● EXERCISE INSTRUCTIONS
Print the complete set of entries exactly.

● MATERIALS PROVIDED
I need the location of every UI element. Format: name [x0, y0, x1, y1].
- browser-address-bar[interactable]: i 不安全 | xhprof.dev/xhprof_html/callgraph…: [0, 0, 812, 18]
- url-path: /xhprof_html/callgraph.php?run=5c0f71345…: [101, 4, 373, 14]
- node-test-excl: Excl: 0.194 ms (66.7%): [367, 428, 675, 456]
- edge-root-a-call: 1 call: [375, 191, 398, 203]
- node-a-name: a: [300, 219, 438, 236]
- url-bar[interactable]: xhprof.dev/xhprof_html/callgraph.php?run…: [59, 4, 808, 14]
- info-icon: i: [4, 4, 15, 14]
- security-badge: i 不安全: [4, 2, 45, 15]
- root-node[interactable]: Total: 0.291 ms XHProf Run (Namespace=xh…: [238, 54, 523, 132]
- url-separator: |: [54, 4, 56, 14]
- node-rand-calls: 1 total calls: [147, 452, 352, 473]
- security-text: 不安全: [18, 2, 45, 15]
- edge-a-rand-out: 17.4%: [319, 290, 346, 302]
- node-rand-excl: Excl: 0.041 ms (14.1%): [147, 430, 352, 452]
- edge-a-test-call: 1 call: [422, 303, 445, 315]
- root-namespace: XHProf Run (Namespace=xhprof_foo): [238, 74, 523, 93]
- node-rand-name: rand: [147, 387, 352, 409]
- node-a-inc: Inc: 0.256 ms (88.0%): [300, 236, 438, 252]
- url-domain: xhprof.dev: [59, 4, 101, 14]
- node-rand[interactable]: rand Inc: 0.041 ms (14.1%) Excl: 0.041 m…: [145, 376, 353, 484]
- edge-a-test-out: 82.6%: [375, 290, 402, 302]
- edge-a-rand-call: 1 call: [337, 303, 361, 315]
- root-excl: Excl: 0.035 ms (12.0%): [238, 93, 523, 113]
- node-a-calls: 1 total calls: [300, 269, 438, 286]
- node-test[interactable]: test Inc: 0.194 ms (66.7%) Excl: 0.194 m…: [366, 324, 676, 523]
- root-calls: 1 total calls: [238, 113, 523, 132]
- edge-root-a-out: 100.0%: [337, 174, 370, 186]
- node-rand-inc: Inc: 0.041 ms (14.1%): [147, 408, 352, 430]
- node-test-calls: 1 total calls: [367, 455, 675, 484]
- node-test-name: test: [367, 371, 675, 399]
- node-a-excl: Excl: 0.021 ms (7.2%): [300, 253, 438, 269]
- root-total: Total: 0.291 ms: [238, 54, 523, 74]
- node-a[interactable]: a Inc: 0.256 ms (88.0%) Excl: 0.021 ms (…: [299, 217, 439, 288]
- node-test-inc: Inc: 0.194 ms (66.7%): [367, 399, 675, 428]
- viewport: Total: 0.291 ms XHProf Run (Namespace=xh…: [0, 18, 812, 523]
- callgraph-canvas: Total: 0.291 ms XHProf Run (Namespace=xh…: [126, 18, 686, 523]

● RESPONSE AREA
I need the location of every UI element. Format: name [x0, y0, x1, y1].
- browser-address-bar[interactable]: i 不安全 | xhprof.dev/xhprof_html/callgraph…: [0, 0, 812, 18]
- url-path: /xhprof_html/callgraph.php?run=5c0f71345…: [101, 4, 373, 14]
- node-test-excl: Excl: 0.194 ms (66.7%): [367, 428, 675, 456]
- edge-root-a-call: 1 call: [375, 191, 398, 203]
- node-a-name: a: [300, 219, 438, 236]
- url-bar[interactable]: xhprof.dev/xhprof_html/callgraph.php?run…: [59, 4, 808, 14]
- info-icon: i: [4, 4, 15, 14]
- security-badge: i 不安全: [4, 2, 45, 15]
- root-node[interactable]: Total: 0.291 ms XHProf Run (Namespace=xh…: [238, 54, 523, 132]
- url-separator: |: [54, 4, 56, 14]
- node-rand-calls: 1 total calls: [147, 452, 352, 473]
- security-text: 不安全: [18, 2, 45, 15]
- edge-a-rand-out: 17.4%: [319, 290, 346, 302]
- node-rand-excl: Excl: 0.041 ms (14.1%): [147, 430, 352, 452]
- edge-a-test-call: 1 call: [422, 303, 445, 315]
- root-namespace: XHProf Run (Namespace=xhprof_foo): [238, 74, 523, 93]
- node-rand-name: rand: [147, 387, 352, 409]
- node-a-inc: Inc: 0.256 ms (88.0%): [300, 236, 438, 252]
- url-domain: xhprof.dev: [59, 4, 101, 14]
- node-rand[interactable]: rand Inc: 0.041 ms (14.1%) Excl: 0.041 m…: [145, 376, 353, 484]
- edge-a-test-out: 82.6%: [375, 290, 402, 302]
- edge-a-rand-call: 1 call: [337, 303, 361, 315]
- root-excl: Excl: 0.035 ms (12.0%): [238, 93, 523, 113]
- node-a-calls: 1 total calls: [300, 269, 438, 286]
- node-test[interactable]: test Inc: 0.194 ms (66.7%) Excl: 0.194 m…: [366, 324, 676, 523]
- root-calls: 1 total calls: [238, 113, 523, 132]
- edge-root-a-out: 100.0%: [337, 174, 370, 186]
- node-rand-inc: Inc: 0.041 ms (14.1%): [147, 408, 352, 430]
- node-test-calls: 1 total calls: [367, 455, 675, 484]
- node-test-name: test: [367, 371, 675, 399]
- node-a-excl: Excl: 0.021 ms (7.2%): [300, 253, 438, 269]
- root-total: Total: 0.291 ms: [238, 54, 523, 74]
- node-a[interactable]: a Inc: 0.256 ms (88.0%) Excl: 0.021 ms (…: [299, 217, 439, 288]
- node-test-inc: Inc: 0.194 ms (66.7%): [367, 399, 675, 428]
- viewport: Total: 0.291 ms XHProf Run (Namespace=xh…: [0, 18, 812, 523]
- callgraph-canvas: Total: 0.291 ms XHProf Run (Namespace=xh…: [126, 18, 686, 523]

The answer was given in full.